Stuart Dybek
In Conversation with Danielle Susi

 

Stuart Dybek has published two volumes of poetry, Brass Knuckles and Streets In Their Own Ink. Two new collections of his fiction, Ecstatic Cahoots and Paper Lantern, were published simultaneously by FSG in 2014. His previous books include Childhood and Other Neighborhoods, The Coast of Chicago—a One Book, One Chicago selection—and I Sailed with Magellan. His work is widely anthologized and appears in publications such as The New Yorker, Harpers, The Atlantic, Tin House, Granta, Zoetrope, Ploughshares, and Poetry.

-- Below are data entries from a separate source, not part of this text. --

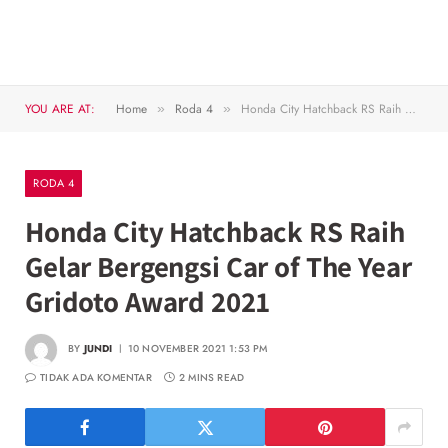
YOU ARE AT:
Home
Roda 4
Honda City Hatchback RS Raih Gelar Bergengsi Car of The Year Gridoto Award 2021
»
»
RODA 4
Honda City Hatchback RS Raih
Gelar Bergengsi Car of The Year
Gridoto Award 2021
BY
JUNDI
10 NOVEMBER 2021 1:53 PM
TIDAK ADA KOMENTAR
2 MINS READ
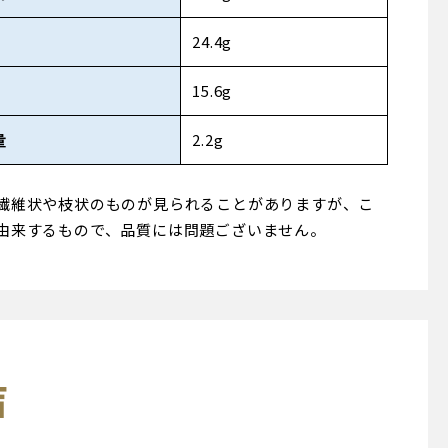
24.4g
15.6g
量
2.2g
繊維状や枝状のものが見られることがありますが、こ
由来するもので、品質には問題ございません。
声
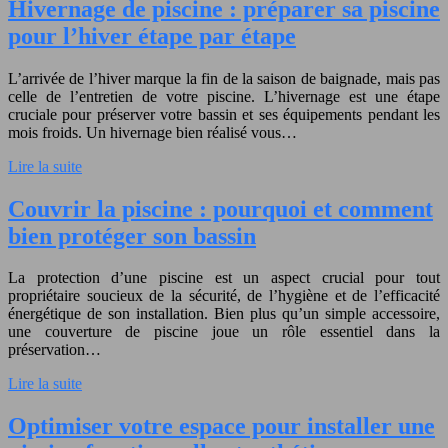
Hivernage de piscine : préparer sa piscine
pour l’hiver étape par étape
L’arrivée de l’hiver marque la fin de la saison de baignade, mais pas
celle de l’entretien de votre piscine. L’hivernage est une étape
cruciale pour préserver votre bassin et ses équipements pendant les
mois froids. Un hivernage bien réalisé vous…
Lire la suite
Couvrir la piscine : pourquoi et comment
bien protéger son bassin
La protection d’une piscine est un aspect crucial pour tout
propriétaire soucieux de la sécurité, de l’hygiène et de l’efficacité
énergétique de son installation. Bien plus qu’un simple accessoire,
une couverture de piscine joue un rôle essentiel dans la
préservation…
Lire la suite
Optimiser votre espace pour installer une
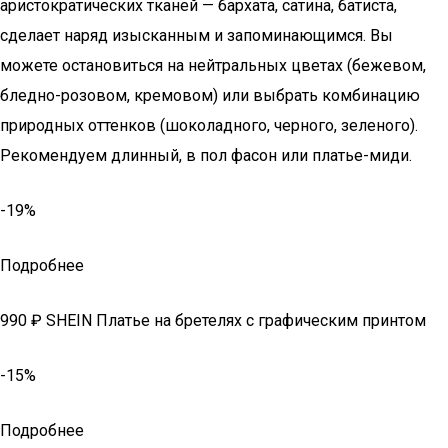
аристократических тканей — бархата, сатина, батиста,
сделает наряд изысканным и запоминающимся. Вы
можете остановиться на нейтральных цветах (бежевом,
бледно-розовом, кремовом) или выбрать комбинацию
природных оттенков (шоколадного, черного, зеленого).
Рекомендуем длинный, в пол фасон или платье-миди.
-19%
Подробнее
990 ₽ SHEIN Платье на бретелях с графическим принтом
-15%
Подробнее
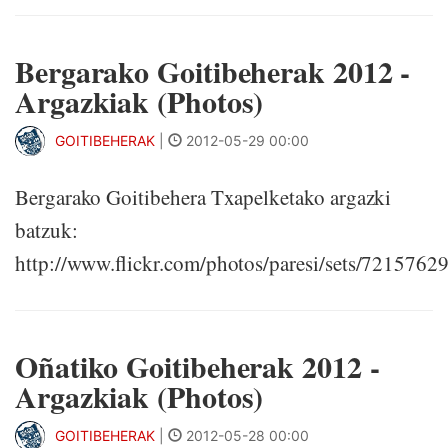
Bergarako Goitibeherak 2012 -
Argazkiak (Photos)
GOITIBEHERAK
|
2012-05-29 00:00
Bergarako Goitibehera Txapelketako argazki
batzuk:
http://www.flickr.com/photos/paresi/sets/721576
Oñatiko Goitibeherak 2012 -
Argazkiak (Photos)
GOITIBEHERAK
|
2012-05-28 00:00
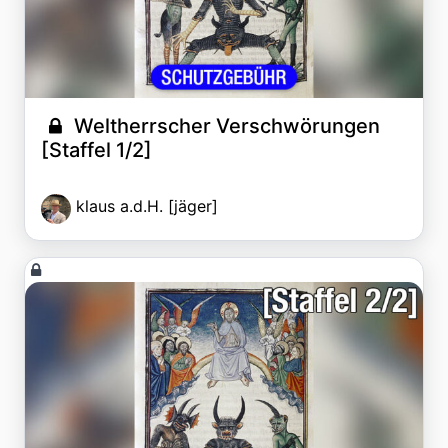
Weltherrscher Verschwörungen
[Staffel 1/2]
klaus a.d.H. [jäger]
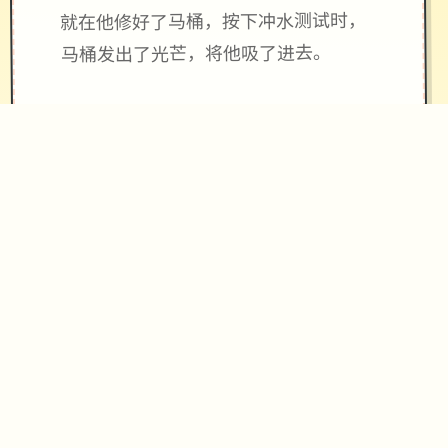
就在他修好了马桶，按下冲水测试时，
马桶发出了光芒，将他吸了进去。
当再次睁开眼睛时，已身处异区域的村
庄内。
“终于来了啊……”二旁的女子迎面走来，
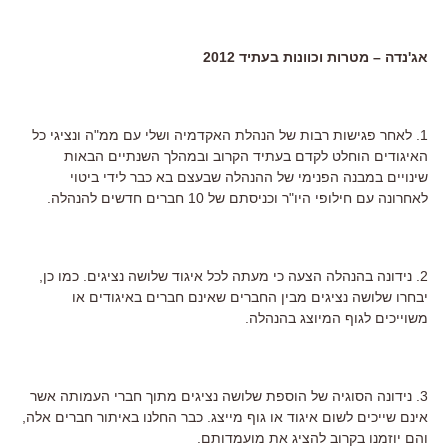
אג'נדה – מטרות וכוונות בעתיד 2012
1. לאחר פגישות רבות של הנהלת האקדמיה ושלי עם ממ"ה ונציגי כל
האיגודים הוחלט לקדם בעתיד הקרוב ובמהלך השנתיים הבאות
שינויים במבנה הפנימי של ההנהלה שבעצם בא כבר לידי ביטוי
לאחרונה עם חילופי היו"ר וכניסתם של 10 חברים חדשים להנהלה.
2. נידונה בהנהלה הצעה כי מעתה לכל איגוד שלושה נציגים. כמו כן,
יבחרו שלושה נציגים מבין החברים שאינם חברים באיגודים או
משוייכים לגוף המיוצג בהנהלה.
3. נידונה הסוגיה של הוספת שלושה נציגים מתוך חברי העמותה אשר
אינם שייכים לשום איגוד או גוף מייצג. כבר החלנו באיתור חברים אלה,
והם יוזמנו בקרוב להציג את מועמדותם.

Dybek is the recipient of many literary awards including the PEN/Bernard Malamud Prize for “distinguished achievement in the short story,” a Lannan Award, the Academy Institute Award in Fiction from the American Academy of Arts and Letters, a Guggenheim Fellowship, a Whiting Writer’s Award, the Harold Washington Literary Award, two fellowships from the National Endowment for the Arts, and four O’Henry Prizes. His work has appeared in Best American Poetry and in Best American Fiction. In 2007, he was awarded both a John D. and Catherine T. MacArthur Foundation Fellowship and the Rea Award for the Short Story. He is currently the Distinguished Writer in Residence at Northwestern University.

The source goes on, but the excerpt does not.